Personal information
- Full name: Leif Sigurd Solheim
- Born: 14 July 1932 Oslo, Norway
- Died: 12 July 2024 (aged 91)

Sport
- Sport: Ice hockey
- Club: Furuset IF

Medal record
Men's ice hockey
Representing Norway
European Championships
| Bronze medal – third place | 1951 Paris | Team |

= Leif Solheim =

Norwegian ice hockey player (1932–2024)

Leif Sigurd Solheim (14 July 1932 – 12 July 2024) was a Norwegian ice hockey player. His achievements include winning a bronze medal with Norway at the 1951 Ice Hockey European Championships.
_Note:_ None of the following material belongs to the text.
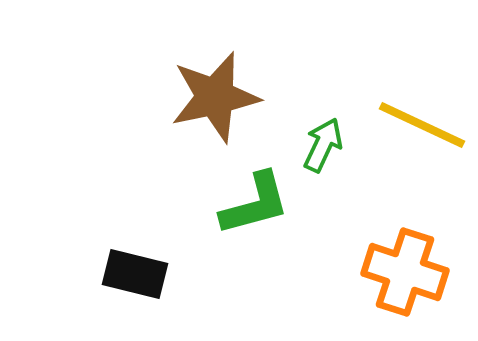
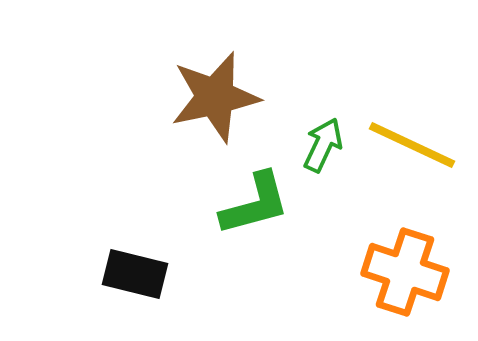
yellow line: moved 10 px left, 20 px down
He was awarded Gullpucken in 1959.

==Career==
Solheim played for Furuset IF and the Norway national team, and participated at the Winter Olympics in 1952. He won a bronze medal with Norway at the 1951 Ice Hockey European Championships in Paris.

He was awarded Gullpucken as best Norwegian ice hockey player in 1959, and was the first recipient of the prize.

==Personal life and death==
Born in Oslo on 14 July 1932, Solheim was a brother of Olympian ice hockey player Øivind Solheim.

Solheim died on 12 July 2024, at the age of 91.